### Data supplied

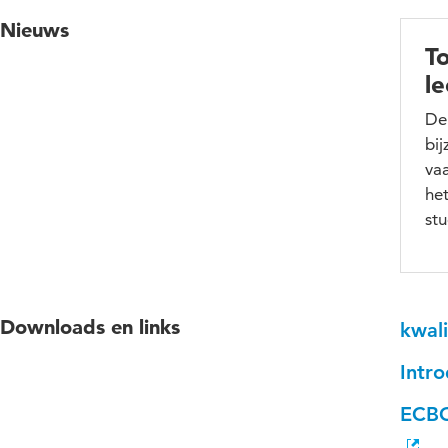
Nieuws
T
l
De
bi
va
het
st
Downloads en links
kwal
Intr
ECBO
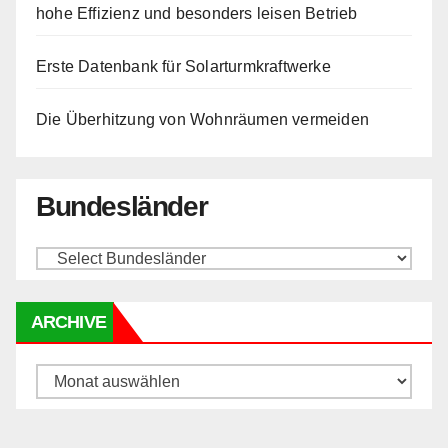
hohe Effizienz und besonders leisen Betrieb
Erste Datenbank für Solarturmkraftwerke
Die Überhitzung von Wohnräumen vermeiden
Bundesländer
ARCHIVE
Archive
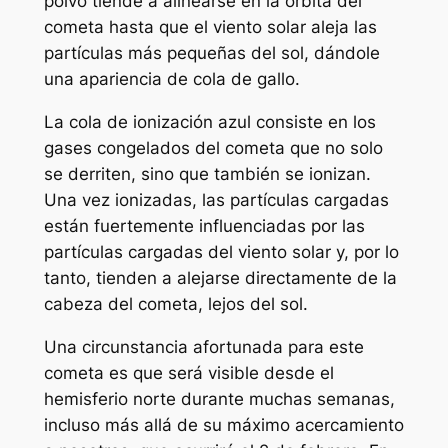
polvo tiende a alinearse en la órbita del
cometa hasta que el viento solar aleja las
partículas más pequeñas del sol, dándole
una apariencia de cola de gallo.
La cola de ionización azul consiste en los
gases congelados del cometa que no solo
se derriten, sino que también se ionizan.
Una vez ionizadas, las partículas cargadas
están fuertemente influenciadas por las
partículas cargadas del viento solar y, por lo
tanto, tienden a alejarse directamente de la
cabeza del cometa, lejos del sol.
Una circunstancia afortunada para este
cometa es que será visible desde el
hemisferio norte durante muchas semanas,
incluso más allá de su máximo acercamiento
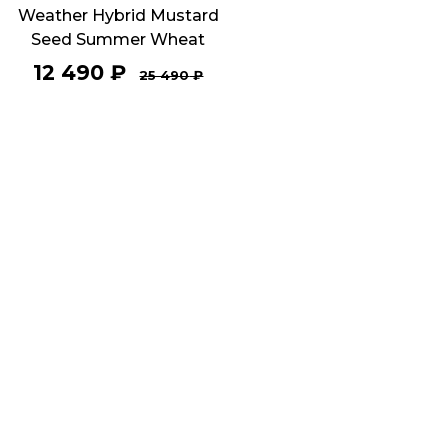
Weather Hybrid Mustard
Seed Summer Wheat
12 490
₽
25 490
₽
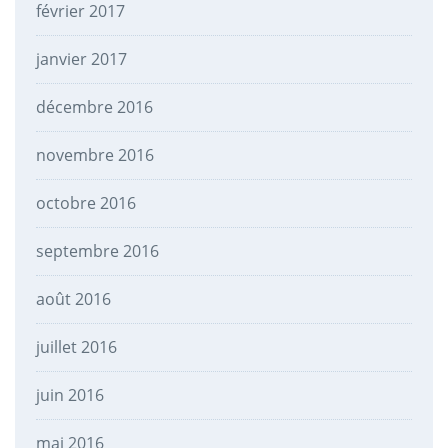
février 2017
janvier 2017
décembre 2016
novembre 2016
octobre 2016
septembre 2016
août 2016
juillet 2016
juin 2016
mai 2016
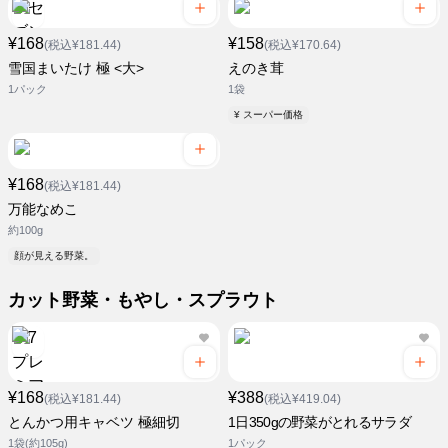
¥168
¥158
(税込¥181.44)
(税込¥170.64)
雪国まいたけ 極 <大>
えのき茸
1パック
1袋
¥ スーパー価格
¥168
(税込¥181.44)
万能なめこ
約100g
顔が見える野菜。
カット野菜・もやし・スプラウト
¥168
¥388
(税込¥181.44)
(税込¥419.04)
とんかつ用キャベツ 極細切
1日350gの野菜がとれるサラダ
1袋(約105g)
1パック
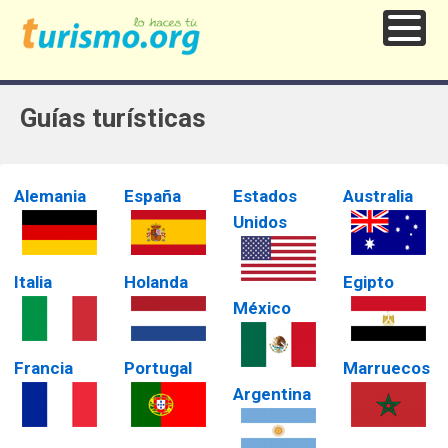
Guías turísticas
Alemania
España
Estados
Australia
Unidos
Italia
Holanda
Egipto
México
Francia
Portugal
Marruecos
Argentina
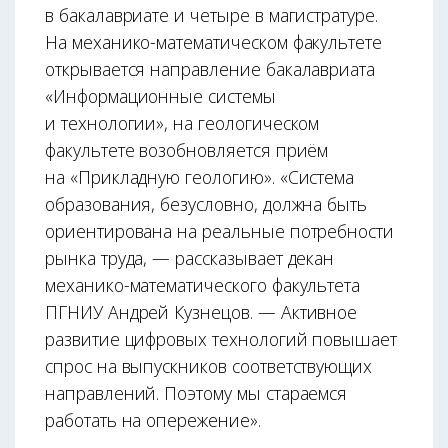
в бакалавриате и четыре в магистратуре.
На механико-математическом факультете
открывается направление бакалавриата
«Информационные системы
и технологии», на геологическом
факультете возобновляется приём
на «Прикладную геологию». «Система
образования, безусловно, должна быть
ориентирована на реальные потребности
рынка труда, — рассказывает декан
механико-математического факультета
ПГНИУ Андрей Кузнецов. — Активное
развитие цифровых технологий повышает
спрос на выпускников соответствующих
направлений. Поэтому мы стараемся
работать на опережение».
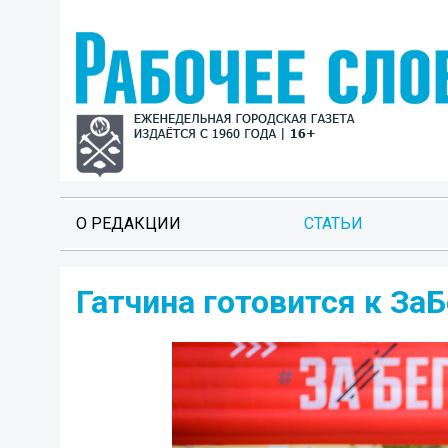
О РЕДАКЦИИ
СТАТЬИ
Гатчина готовится к ЗаБ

######

## Task description:
From the material above, gather all lines that include the string "cometa" and copy them.

## Solution below:
cometa hasta que el viento solar aleja las
gases congelados del cometa que no solo
cabeza del cometa, lejos del sol.
cometa es que será visible desde el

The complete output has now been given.